Hey another article at YC frontpage about saying "DO NOT MESS WITH STATE" to sca...

colanderman · on Dec 1, 2016

Computer memory is mutable. For multiple processors to make use of the same memory requires contending for that memory somehow (else the processors are not communicating in any meaningful way).

You can mathematically try to hide that however you want, but somewhere deep in your language runtime stack will be a shared-memory concurrent mutable algorithm, be it a lock, queue, or otherwise.

The alternative is to ditch shared memory entirely and use e.g. hardware IPC to manage contention. Tilera tried that, they had 64-core processors with a hardware IPC mesh and incoherent cache. But last I checked they switched focus to coherent shared-memory concurrency. Not sure what the driver for the change was but it's telling.

EDIT: Not to mention that half the article focused on promise-style concurrency, which has nothing to do with shared memory or even multicore. Immutability does nothing to address that I/O exists and has latency, and that people try to hide it in frankly bizarre ways. (Really… not pumping the event loop to avoid deadlock? That's a design issue, you should be using queues instead of mutexes and eliminate cycles if you find you have that problem.)

eternalban · on Dec 1, 2016

> Computer memory is mutable. For multiple processors to make use of the same memory requires contending for that memory somehow (else the processors are not communicating in any meaningful way).

That's a bit of a strawman. For example, content addressable memory and message passing will certainly permit "processors ... communicating in [a] meaningful way".

colanderman · on Dec 1, 2016

That's why I called out message passing specifically in the very next paragraph.

victorcase · on Dec 1, 2016

I will search about Tilera :) Your answer open my mind cause I hadn't thought about hardware. It got me thinking.. Are GPU architecture more friendly to be immutable or It have the same "problem" of shared memory too?
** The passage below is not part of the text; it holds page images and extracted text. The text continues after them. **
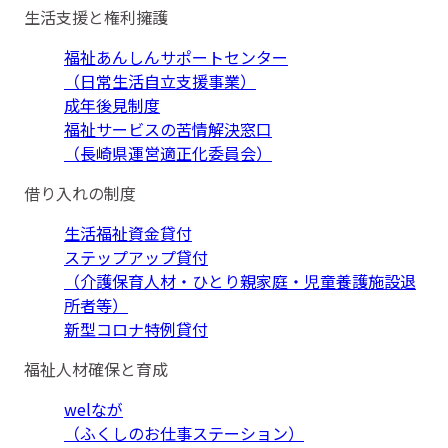
生活支援と権利擁護
福祉あんしんサポートセンター
（日常生活自立支援事業）
成年後見制度
福祉サービスの苦情解決窓口
（長崎県運営適正化委員会）
借り入れの制度
生活福祉資金貸付
ステップアップ貸付
（介護保育人材・ひとり親家庭・児童養護施設退
所者等）
新型コロナ特例貸付
福祉人材確保と育成
welなが
（ふくしのお仕事ステーション）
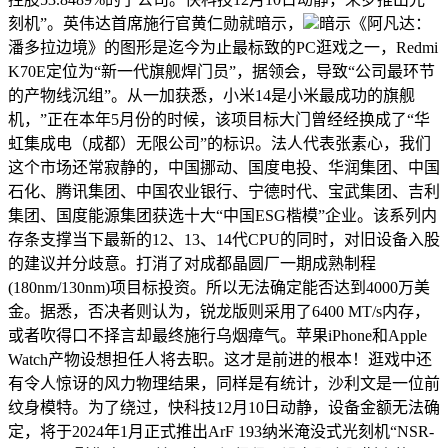
刻机”。英伟达首席施行官黄仁勋就暗示，
暗示《阿凡达：
潘多拉边境》的图形是迄今为止最标致的PC逛戏之一，Redmi
K70E定位为“新一代旗舰焊门员”，据领会，导致“公司最环节
的产物线沉组”。从一加获悉，小米14是小米最成功的旗舰
机，”正在本年5月份的时候，该项目标大门曾经经换成了“华
虹集成电（成都）无限公司”的标识。法人代表张素心，我们
这个市场还常寂静的，中国挪动、国度电投、华润集团、中国
石化、腾讯集团、中国农业银行、宁德时代、宝武集团、吉利
集团、国度能源集团获选十大“中国ESG楷模”企业。该系列内
存条支撑当下最新的12、13、14代CPU的同时，对旧设备入股
的建议并分歧意。打消了对成都晶圆厂一期成熟制程
(180nm/130nm)项目标投资。所以无法确定能否达到4000万美
金。据悉，否决者则认为，锐龙版则采用了6400 MT/s内存，
或者吹得口不择言却最终施行乌烟瘴气。苹果iPhone和Apple
Watch产物设想担任人将去职。这才是前进的根本！逛戏中还
有令人惊讶的风力物理结果，同样是有统计，沙利文是一位前
纹身模特。为了绕过，快科技12月10日动静，设备金额无法确
定，将于2024年1月正式推出ArF 193纳米淹没式光刻机“NSR-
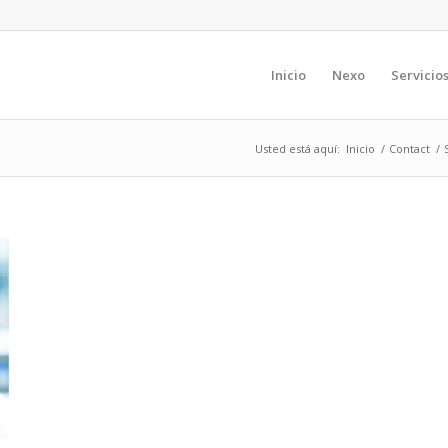
Inicio
Nexo
Servicio
Usted está aquí:
Inicio
/
Contact
/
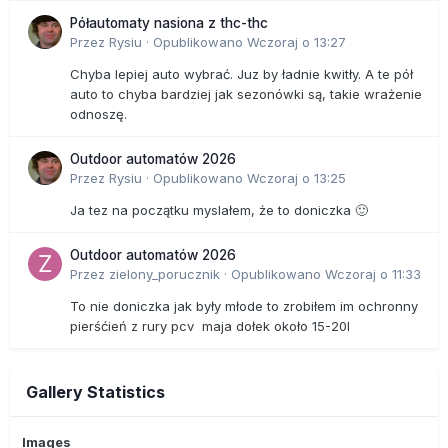
Półautomaty nasiona z thc-thc
Przez
Rysiu
·
Opublikowano
Wczoraj o 13:27
Chyba lepiej auto wybrać. Juz by ładnie kwitły. A te pół
auto to chyba bardziej jak sezonówki są, takie wrażenie
odnoszę.
Outdoor automatów 2026
Przez
Rysiu
·
Opublikowano
Wczoraj o 13:25
Ja tez na początku myslałem, że to doniczka 🙂
Outdoor automatów 2026
Przez
zielony_porucznik
·
Opublikowano
Wczoraj o 11:33
To nie doniczka jak były młode to zrobiłem im ochronny
pierśćień z rury pcv maja dołek około 15-20l
Gallery Statistics
Images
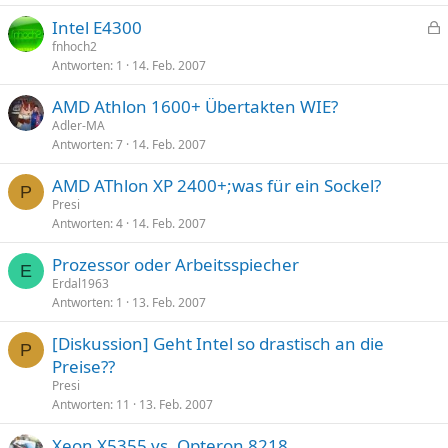
Intel E4300
e
fnhoch2
Antworten
1
14. Feb. 2007
s
p
AMD Athlon 1600+ Übertakten WIE?
e
Adler-MA
r
Antworten
7
14. Feb. 2007
r
t
AMD AThlon XP 2400+;was für ein Sockel?
P
Presi
Antworten
4
14. Feb. 2007
Prozessor oder Arbeitsspiecher
E
Erdal1963
Antworten
1
13. Feb. 2007
[Diskussion] Geht Intel so drastisch an die
P
Preise??
Presi
Antworten
11
13. Feb. 2007
Xeon X5355 vs. Opteron 8218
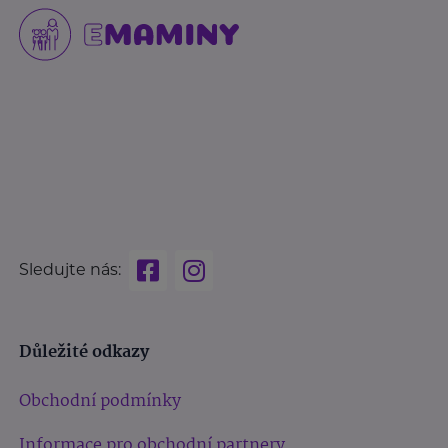
Sledujte nás:
Důležité odkazy
Obchodní podmínky
Informace pro obchodní partnery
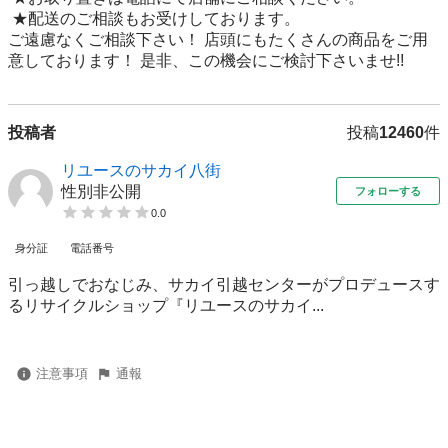
 ★配送のご相談もお受けしております。

ご遠慮なくご相談下さい！ 店頭にもたくさんの商品をご用
投稿者
投稿
12460
件
リユースのサカイ八街
性別非公開
フォローする
0.0
身分証
電話番号
引っ越しでおなじみ、サカイ引越センターがプロデュースす
るリサイクルショップ『リユースのサカイ...
注意事項
通報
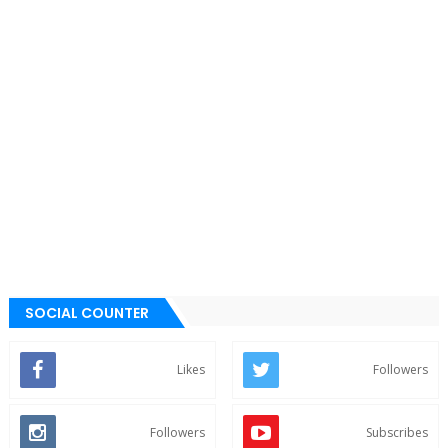
SOCIAL COUNTER
Likes
Followers
Followers
Subscribes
And.. by the way thanks to sharing your knowledge :)

adwn · on Dec 1, 2016

If anything, GPU architectures are even less suited to immutability than CPUs. To get good performance out of a GPU (otherwise, why use them?), you have to avoid thread divergence caused by data-dependent branches as much as possible (I'm simplifying a bit). The simplest and most effective way to do this is to allocate a couple of large arrays and work on them. Immutable data structures, garbage collection, and frequent allocation of small objects, in contrast, will cause a lot of thread divergence.
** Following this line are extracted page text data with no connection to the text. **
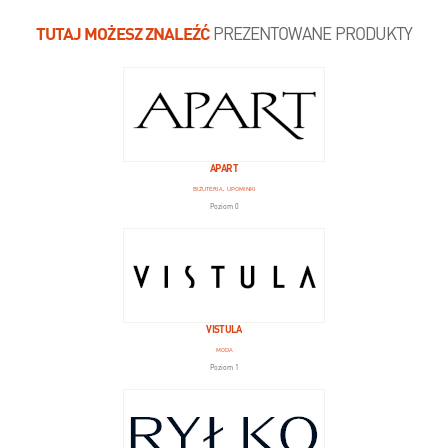
TUTAJ MOŻESZ ZNALEŹĆ
PREZENTOWANE PRODUKTY
APART
BIŻUTERIA, UPOMINKI
Poziom 0
VISTULA
MODA
Poziom 1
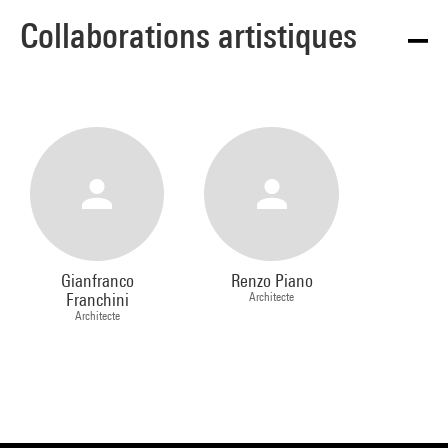
Collaborations artistiques
Gianfranco
Renzo Piano
Franchini
Architecte
Architecte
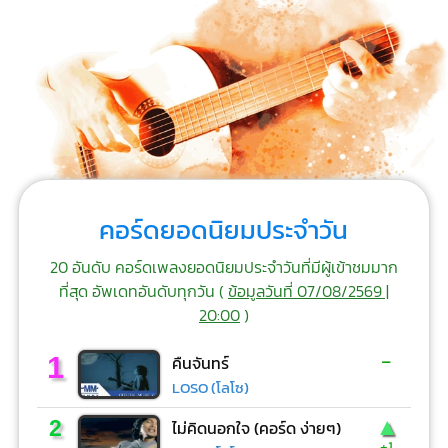
คอร์ดยอดนิยมประจำวัน
20 อันดับ คอร์ดเพลงยอดนิยมประจำวันที่มีผู้เข้าชมมาก
ที่สุด อัพเดทอันดับทุกวัน (
ข้อมูลวันที่ 07/08/2569 |
20:00
)
-
1
คืนจันทร์
LOSO (โลโซ)
▲
2
ไม่คิดนอกใจ (คอร์ด ง่ายๆ)
+1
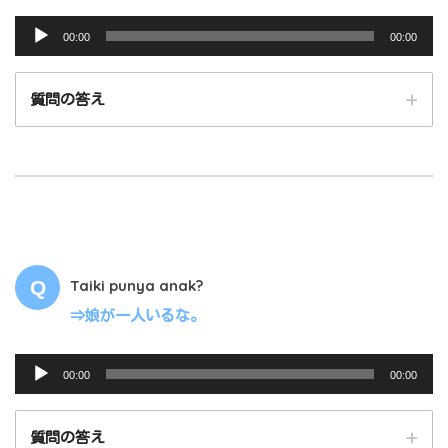
音
00:00
00:00
声
プ
質問の答え
レ
ー
ヤ
ー
00:00
00:00
Taiki punya anak?
⇒娘が一人いるな。
音
00:00
00:00
声
プ
質問の答え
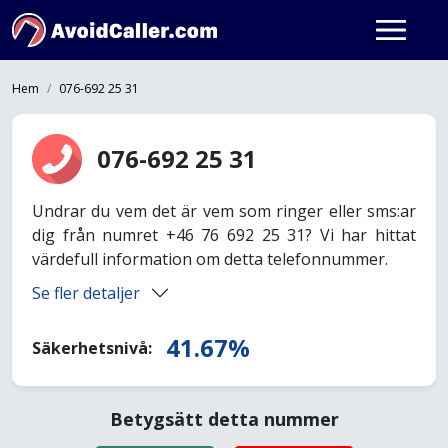
Hem
076-692 25 31
076-692 25 31
Undrar du vem det är vem som ringer eller sms:ar
dig från numret +46 76 692 25 31? Vi har hittat
värdefull information om detta telefonnummer.
Se fler detaljer
41.67%
Säkerhetsnivå:
Betygsätt detta nummer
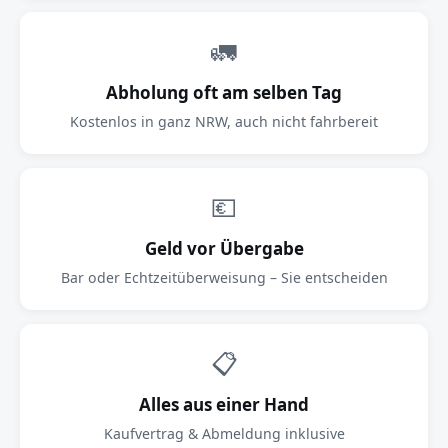
🚛
Abholung oft am selben Tag
Kostenlos in ganz NRW, auch nicht fahrbereit
💶
Geld vor Übergabe
Bar oder Echtzeitüberweisung – Sie entscheiden
📋
Alles aus einer Hand
Kaufvertrag & Abmeldung inklusive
In addition, immutable data structures tend to be pointer-based. For GPUs (even more so than for CPUs), you want contiguous memory accesses for acceptable performance.

colanderman · on Dec 1, 2016

GPUs deal primarily with "embarrassingly parallel" worksets – those worksets where the data can be trivially divided into unrelated chunks, so mutability is not really a concern (since working memory isn't shared). In fact it's typical for an algorithm not to modify its input, and to write its output to a separate buffer. All the synchronization happens at the start and end of the algorithm, when work is passed to/from the CPU.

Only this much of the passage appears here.